Collected data:
------------------------------------------------------------------------

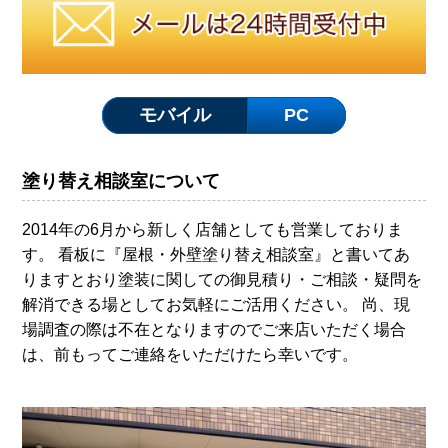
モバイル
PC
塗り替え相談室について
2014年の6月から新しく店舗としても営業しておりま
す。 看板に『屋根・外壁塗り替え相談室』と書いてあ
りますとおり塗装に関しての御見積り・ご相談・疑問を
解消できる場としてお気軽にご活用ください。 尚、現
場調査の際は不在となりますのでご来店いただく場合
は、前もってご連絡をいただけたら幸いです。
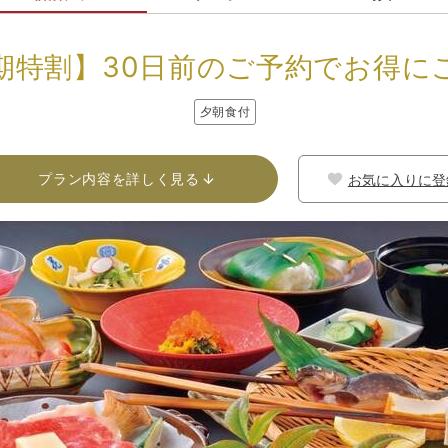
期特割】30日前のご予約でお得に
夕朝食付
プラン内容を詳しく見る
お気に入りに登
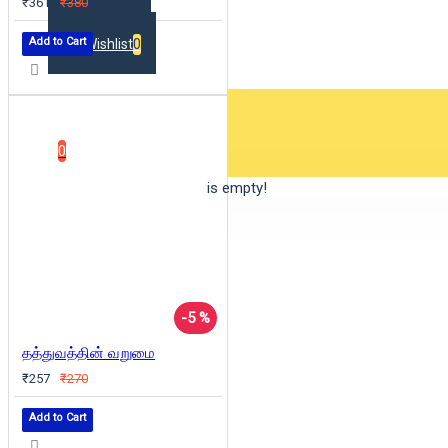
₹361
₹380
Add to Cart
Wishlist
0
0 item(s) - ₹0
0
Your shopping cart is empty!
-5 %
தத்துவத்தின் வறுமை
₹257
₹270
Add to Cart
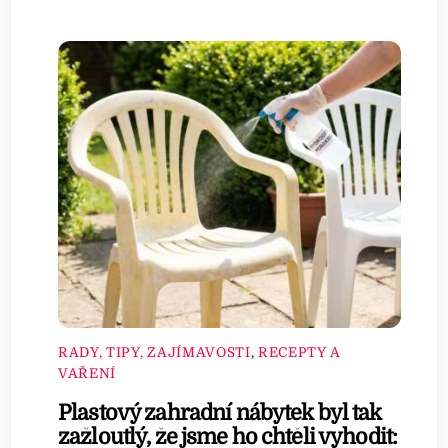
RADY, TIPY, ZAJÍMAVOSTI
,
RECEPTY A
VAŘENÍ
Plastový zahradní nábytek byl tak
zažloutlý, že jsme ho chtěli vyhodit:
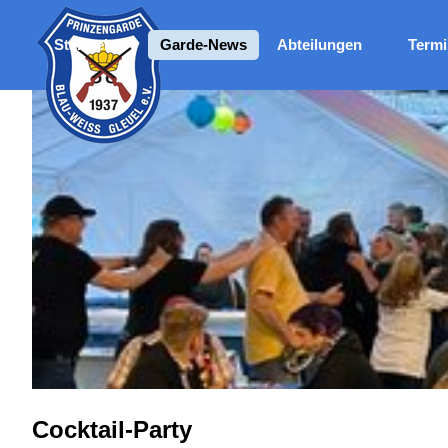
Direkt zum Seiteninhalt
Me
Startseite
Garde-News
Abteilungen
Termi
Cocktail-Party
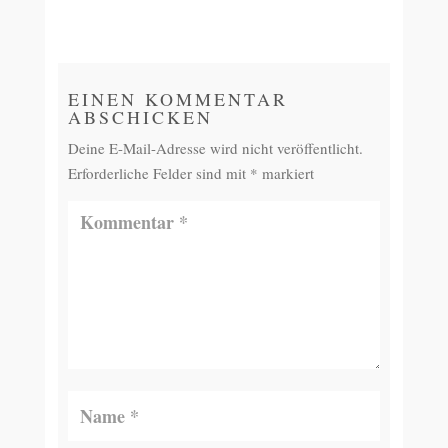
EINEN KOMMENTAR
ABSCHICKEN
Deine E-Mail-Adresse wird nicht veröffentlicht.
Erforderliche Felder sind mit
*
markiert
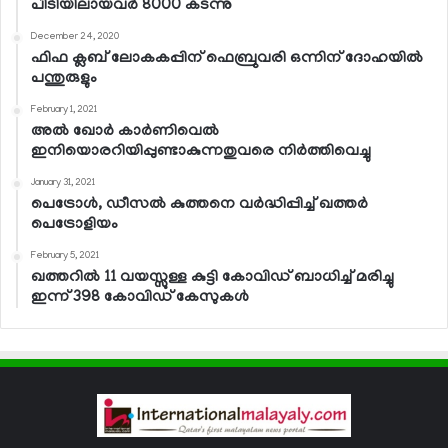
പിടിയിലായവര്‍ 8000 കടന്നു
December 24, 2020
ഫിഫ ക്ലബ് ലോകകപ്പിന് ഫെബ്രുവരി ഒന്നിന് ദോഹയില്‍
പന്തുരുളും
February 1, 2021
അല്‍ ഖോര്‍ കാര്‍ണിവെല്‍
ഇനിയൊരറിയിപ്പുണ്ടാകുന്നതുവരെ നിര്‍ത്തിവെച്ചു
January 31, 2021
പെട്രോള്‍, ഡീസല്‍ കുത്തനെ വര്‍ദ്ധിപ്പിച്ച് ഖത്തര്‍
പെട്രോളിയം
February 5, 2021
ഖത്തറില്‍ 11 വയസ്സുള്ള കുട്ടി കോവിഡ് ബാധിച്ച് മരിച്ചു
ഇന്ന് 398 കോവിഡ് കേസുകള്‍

------------------------------------------------------------------------

Task item: Print, please, exactly the lines from the one holding "Direkt zum Seiteninhalt" through the final line of the data, both included, while leaving out each picture.

Task answer:
Direkt zum Seiteninhalt
Me
Startseite
Garde-News
Abteilungen
Termi
Cocktail-Party
EINEN KOMMENTAR
ABSCHICKEN
Deine E-Mail-Adresse wird nicht veröffentlicht.
Erforderliche Felder sind mit
*
markiert
പിടിയിലായവര്‍ 8000 കടന്നു
December 24, 2020
ഫിഫ ക്ലബ് ലോകകപ്പിന് ഫെബ്രുവരി ഒന്നിന് ദോഹയില്‍
പന്തുരുളും
February 1, 2021
അല്‍ ഖോര്‍ കാര്‍ണിവെല്‍
ഇനിയൊരറിയിപ്പുണ്ടാകുന്നതുവരെ നിര്‍ത്തിവെച്ചു
January 31, 2021
പെട്രോള്‍, ഡീസല്‍ കുത്തനെ വര്‍ദ്ധിപ്പിച്ച് ഖത്തര്‍
പെട്രോളിയം
February 5, 2021
ഖത്തറില്‍ 11 വയസ്സുള്ള കുട്ടി കോവിഡ് ബാധിച്ച് മരിച്ചു
ഇന്ന് 398 കോവിഡ് കേസുകള്‍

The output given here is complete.